Scan the entries that follow for the word "Идет", then report every line in which it appears.

• _Dataset records_:
···

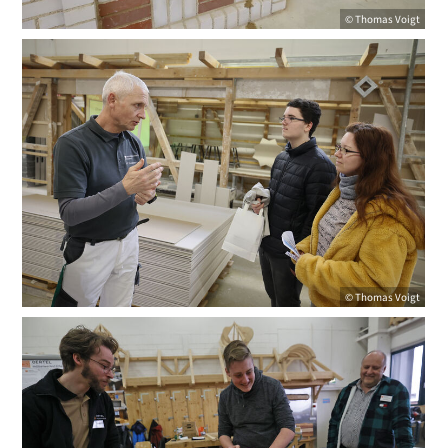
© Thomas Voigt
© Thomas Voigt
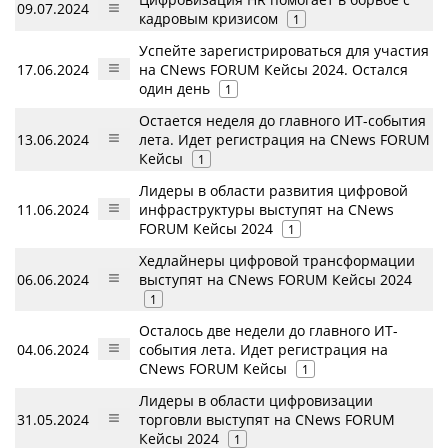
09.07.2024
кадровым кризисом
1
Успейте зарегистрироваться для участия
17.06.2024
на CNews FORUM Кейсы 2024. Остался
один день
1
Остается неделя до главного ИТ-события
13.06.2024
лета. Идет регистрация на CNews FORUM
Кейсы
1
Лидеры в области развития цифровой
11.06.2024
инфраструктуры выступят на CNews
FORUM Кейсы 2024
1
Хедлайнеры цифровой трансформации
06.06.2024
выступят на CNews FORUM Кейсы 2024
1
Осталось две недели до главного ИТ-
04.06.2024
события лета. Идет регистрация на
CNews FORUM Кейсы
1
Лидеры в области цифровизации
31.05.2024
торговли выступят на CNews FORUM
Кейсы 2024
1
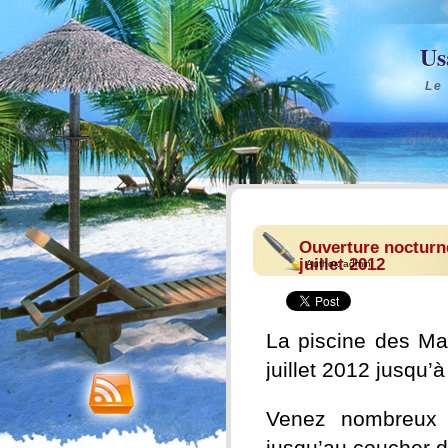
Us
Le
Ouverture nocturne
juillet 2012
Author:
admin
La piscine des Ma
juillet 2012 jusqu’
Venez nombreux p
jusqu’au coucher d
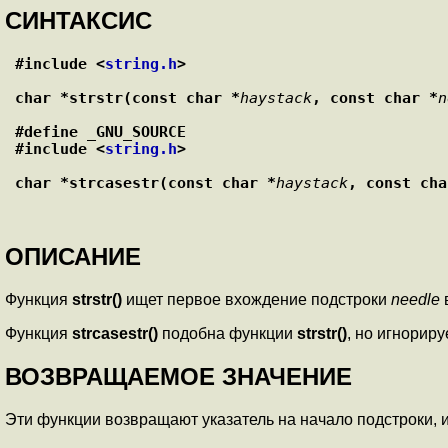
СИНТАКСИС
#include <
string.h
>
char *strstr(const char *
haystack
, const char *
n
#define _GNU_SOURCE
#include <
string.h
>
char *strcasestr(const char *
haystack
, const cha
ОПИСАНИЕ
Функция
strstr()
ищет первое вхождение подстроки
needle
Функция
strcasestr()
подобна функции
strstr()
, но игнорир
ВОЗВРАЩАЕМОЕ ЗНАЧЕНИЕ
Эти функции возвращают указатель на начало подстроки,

···

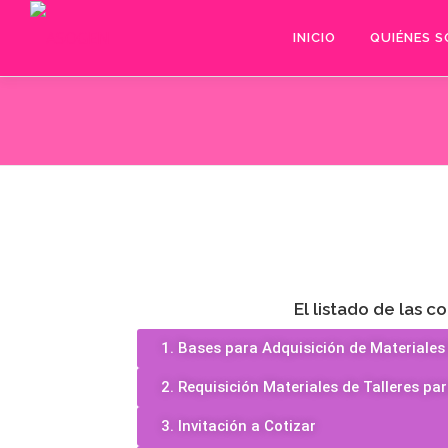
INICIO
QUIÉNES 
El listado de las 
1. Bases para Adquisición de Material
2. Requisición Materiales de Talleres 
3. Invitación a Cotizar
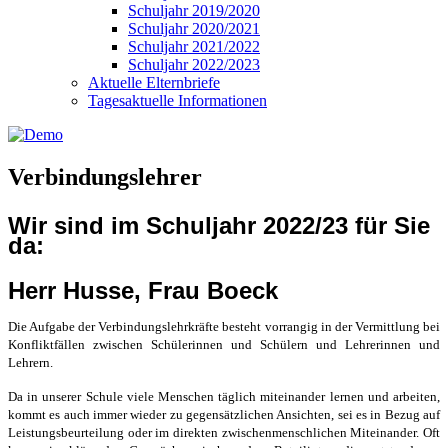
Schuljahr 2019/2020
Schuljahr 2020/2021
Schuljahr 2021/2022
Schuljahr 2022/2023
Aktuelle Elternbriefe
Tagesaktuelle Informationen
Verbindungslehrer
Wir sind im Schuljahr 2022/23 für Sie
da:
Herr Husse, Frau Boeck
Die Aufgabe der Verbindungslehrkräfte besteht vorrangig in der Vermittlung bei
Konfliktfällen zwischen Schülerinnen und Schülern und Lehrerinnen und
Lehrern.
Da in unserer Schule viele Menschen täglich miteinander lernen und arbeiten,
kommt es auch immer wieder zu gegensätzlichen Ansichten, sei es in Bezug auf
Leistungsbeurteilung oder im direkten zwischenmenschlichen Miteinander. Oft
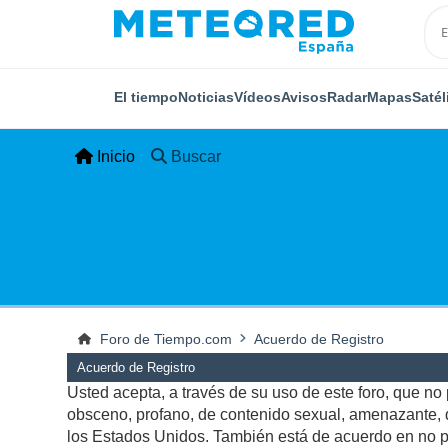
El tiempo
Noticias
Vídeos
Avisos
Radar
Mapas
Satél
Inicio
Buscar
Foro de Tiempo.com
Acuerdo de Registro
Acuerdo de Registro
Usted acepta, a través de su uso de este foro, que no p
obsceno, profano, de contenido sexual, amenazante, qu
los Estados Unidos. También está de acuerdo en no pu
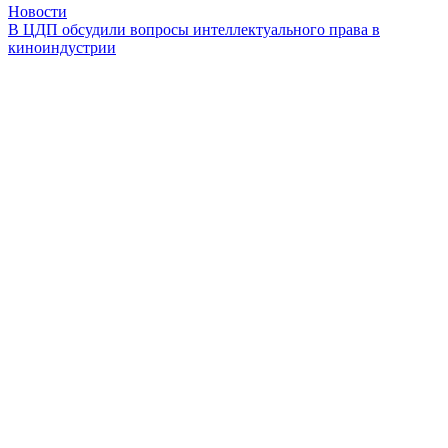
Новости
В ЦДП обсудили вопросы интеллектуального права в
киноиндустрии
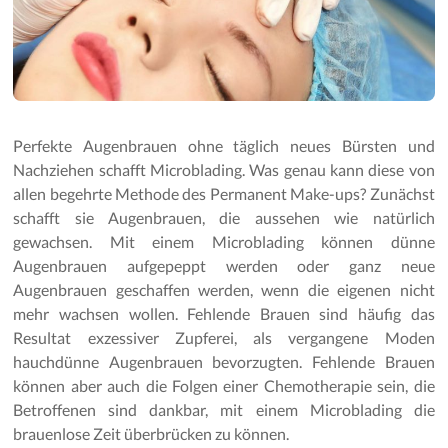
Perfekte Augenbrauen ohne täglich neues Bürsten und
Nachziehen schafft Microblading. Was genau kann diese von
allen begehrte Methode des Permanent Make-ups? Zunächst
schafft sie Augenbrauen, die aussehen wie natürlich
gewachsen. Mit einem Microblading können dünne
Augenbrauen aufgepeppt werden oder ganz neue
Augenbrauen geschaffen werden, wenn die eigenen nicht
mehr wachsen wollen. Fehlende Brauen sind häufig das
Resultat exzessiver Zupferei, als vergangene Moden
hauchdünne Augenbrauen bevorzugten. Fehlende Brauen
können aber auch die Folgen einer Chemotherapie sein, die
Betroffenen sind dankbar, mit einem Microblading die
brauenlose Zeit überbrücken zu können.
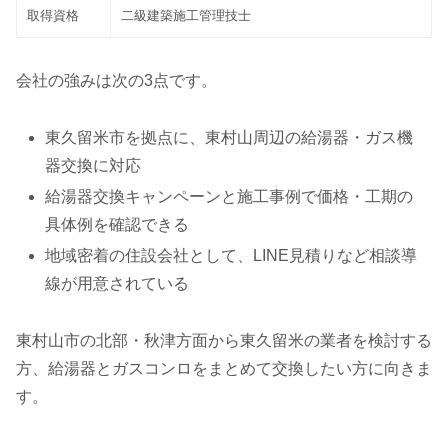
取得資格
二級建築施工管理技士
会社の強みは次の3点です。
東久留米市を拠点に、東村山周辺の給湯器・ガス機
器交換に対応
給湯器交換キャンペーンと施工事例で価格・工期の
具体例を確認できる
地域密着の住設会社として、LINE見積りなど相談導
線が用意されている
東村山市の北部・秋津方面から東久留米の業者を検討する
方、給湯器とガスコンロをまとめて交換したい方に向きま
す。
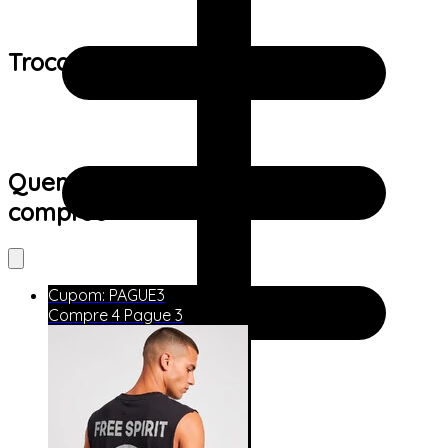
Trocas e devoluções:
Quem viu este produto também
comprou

···

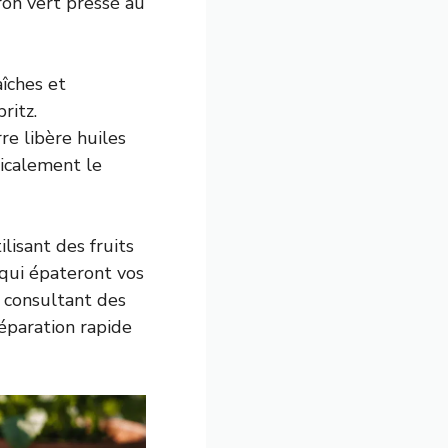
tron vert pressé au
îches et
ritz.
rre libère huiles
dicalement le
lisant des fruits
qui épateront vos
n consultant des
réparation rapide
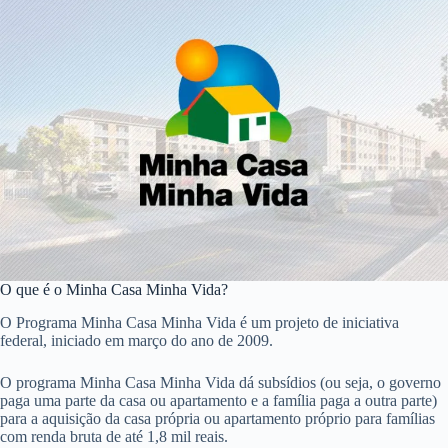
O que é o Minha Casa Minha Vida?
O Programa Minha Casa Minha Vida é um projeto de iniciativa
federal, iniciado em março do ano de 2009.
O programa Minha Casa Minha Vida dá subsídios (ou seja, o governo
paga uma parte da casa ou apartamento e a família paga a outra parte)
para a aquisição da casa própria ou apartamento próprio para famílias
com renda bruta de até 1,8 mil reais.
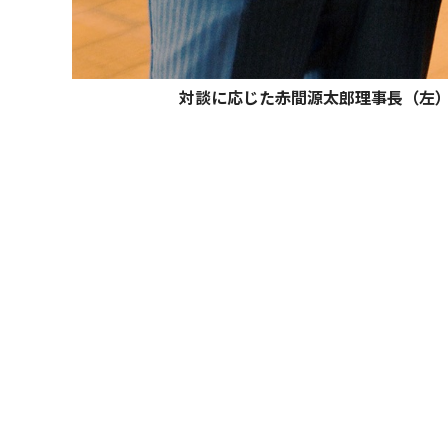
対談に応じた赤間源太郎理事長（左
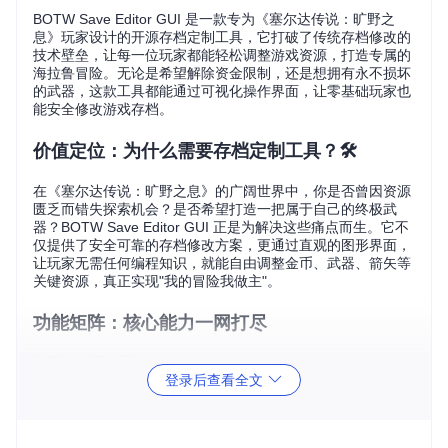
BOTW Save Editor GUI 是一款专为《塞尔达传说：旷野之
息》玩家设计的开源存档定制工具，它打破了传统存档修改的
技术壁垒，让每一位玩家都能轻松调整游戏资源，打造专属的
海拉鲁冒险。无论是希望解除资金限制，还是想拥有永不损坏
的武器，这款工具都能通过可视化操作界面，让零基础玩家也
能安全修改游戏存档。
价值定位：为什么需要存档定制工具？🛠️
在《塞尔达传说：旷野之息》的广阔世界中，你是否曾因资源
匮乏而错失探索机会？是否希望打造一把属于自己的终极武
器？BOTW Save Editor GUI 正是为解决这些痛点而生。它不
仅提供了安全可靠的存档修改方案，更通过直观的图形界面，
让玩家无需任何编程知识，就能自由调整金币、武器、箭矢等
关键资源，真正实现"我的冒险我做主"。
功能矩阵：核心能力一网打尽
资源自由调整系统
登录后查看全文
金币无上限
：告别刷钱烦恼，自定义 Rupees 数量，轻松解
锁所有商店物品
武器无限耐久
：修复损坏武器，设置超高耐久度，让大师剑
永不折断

···

• _Answer box_:
лета. Идет регистрация на CNews FORUM
события лета. Идет регистрация на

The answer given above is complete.